Choosing the Best Access Control Methods

The top three access control credential based methods that are commonly used include keycards (as well as badges and fobs,) mobile input credentials, and biometrics. Key card, fob, and badge based system utilizes the swiping, tapping, or waving of a token at a reader or entrance. They are supported on many older access control systems, but require semi-regular management and in-person maintenance. They should always be paired with encrypted tokens in order to prevent the security risk of copying.

Mobile credential based access control utilizes users’ smartphones for entry. All credentials are kept on their phone, making it less likely employees will lose their access credentials. Mobile credentials can be added or revoked from a distance using user management software, and can even be stored on tablets or objects like Apple Watches.

Biometric security systems require authentication with fingerprints, facial recognition, or retinal scans. These devices can actually be paired with mobile credential based systems for additional layers of security.

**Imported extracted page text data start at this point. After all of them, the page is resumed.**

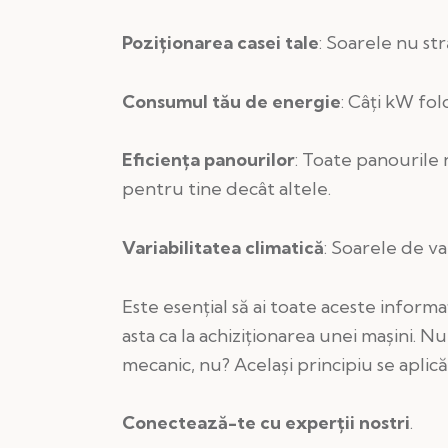
Poziționarea casei tale
: Soarele nu str
Consumul tău de energie
: Câți kW fol
Eficiența panourilor
: Toate panourile 
pentru tine decât altele.
Variabilitatea climatică
: Soarele de va
Este esențial să ai toate aceste informa
asta ca la achiziționarea unei mașini. N
mecanic, nu? Același principiu se aplică ș
Conectează-te cu experții nostri
.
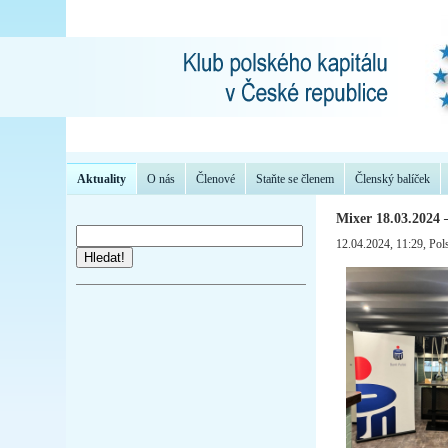
Aktuality
O nás
Členové
Staňte se členem
Členský balíček
Mixer 18.03.2024 –
12.04.2024, 11:29
, Pol
Hledat!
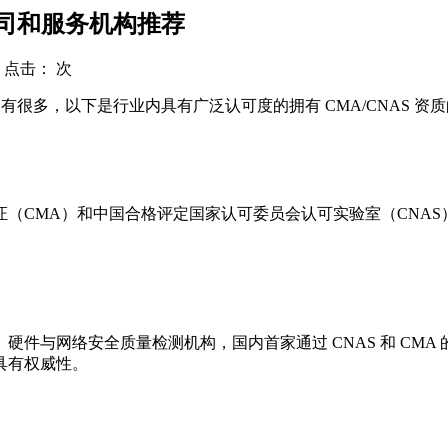
公司和服务机构推荐
 点击：
次
构有很多，以下是行业内具有广泛认可度的拥有 CMA/CNAS 
（CMA）和中国合格评定国家认可委员会认可实验室（CNA
件与网络安全质量检测机构，国内首家通过 CNAS 和 CM
具有权威性。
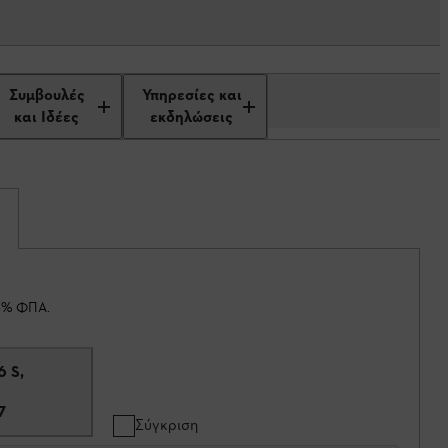
Συμβουλές
Υπηρεσίες και
και Ιδέες
εκδηλώσεις
13% ΦΠΑ.
6 S,
7
Σύγκριση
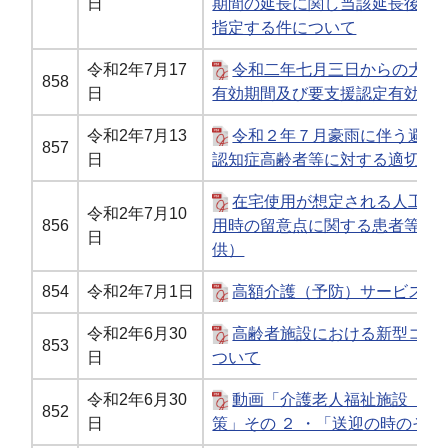
日
期間の延長に関し当該延長後の満
指定する件について
令和2年7月17
令和二年七月三日からの大雨
858
日
有効期間及び要支援認定有効期
令和2年7月13
令和２年７月豪雨に伴う避難
857
日
認知症高齢者等に対する適切な
在宅使用が想定される人工呼
令和2年7月10
856
用時の留意点に関する患者等向
日
供）
854
令和2年7月1日
高額介護（予防）サービス費
令和2年6月30
高齢者施設における新型コロ
853
日
ついて
令和2年6月30
動画「介護老人福祉施設（特
852
日
策」その ２ ・「送迎の時のそう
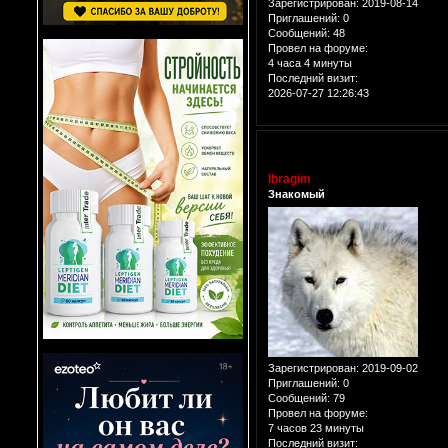
Зарегистрирован
: 2019-08-14
Приглашений:
0
Сообщений:
48
Провел на форуме:
4 часа 4 минуты
Последний визит:
2026-07-27 12:26:43
Ibragim
Знакомый
Зарегистрирован
: 2019-09-02
Приглашений:
0
Сообщений:
79
Провел на форуме:
7 часов 23 минуты
Последний визит:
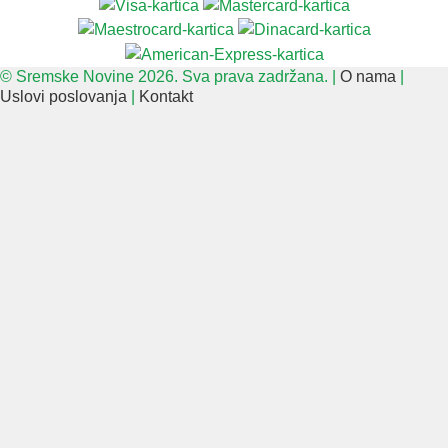
© Sremske Novine 2026. Sva prava zadržana. |
O nama
|
Uslovi poslovanja
|
Kontakt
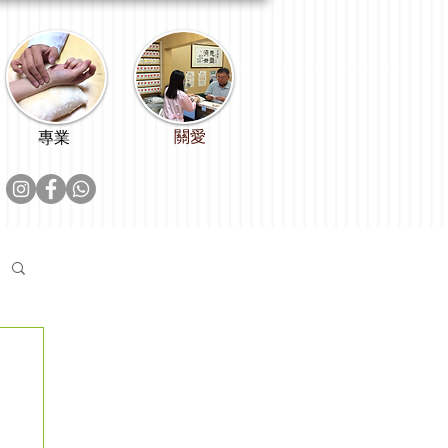
關愛
專業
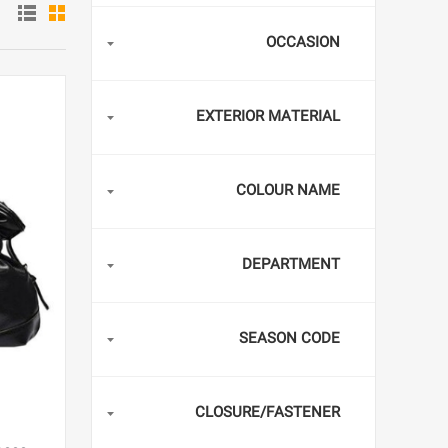
OCCASION
EXTERIOR MATERIAL
COLOUR NAME
DEPARTMENT
SEASON CODE
CLOSURE/FASTENER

What you should look for in an access control system:

  • Real-time security notifications that allow you to send alerts automatically.
  • Full auditing and regular reports that you can access at any time.
  • Customizable dashboards for mobile devices that can be configured according to your needs, and maintaining features like entrance control, user access, live video feed, occupancy, lockdown implementation, and more.
  • Remote management capabilities that allow you to access your system from any location to remotely unlock doors, revoke or add user permissions, and access your live video feed.
  • Integration ability with existing building systems like CCTV cameras, motion detectors, and alarms.
  • Lockdown capabilities that can be customized on If-So-Then logic – meaning that you can lock particular doors under particular circumstances, and customize your lockdown framework according to your needs.
  • Touchless access capabilities that allow your employees to reduce physical contact with door hardware – a massive boon during this pandemic that helps allow your employees to stay safe.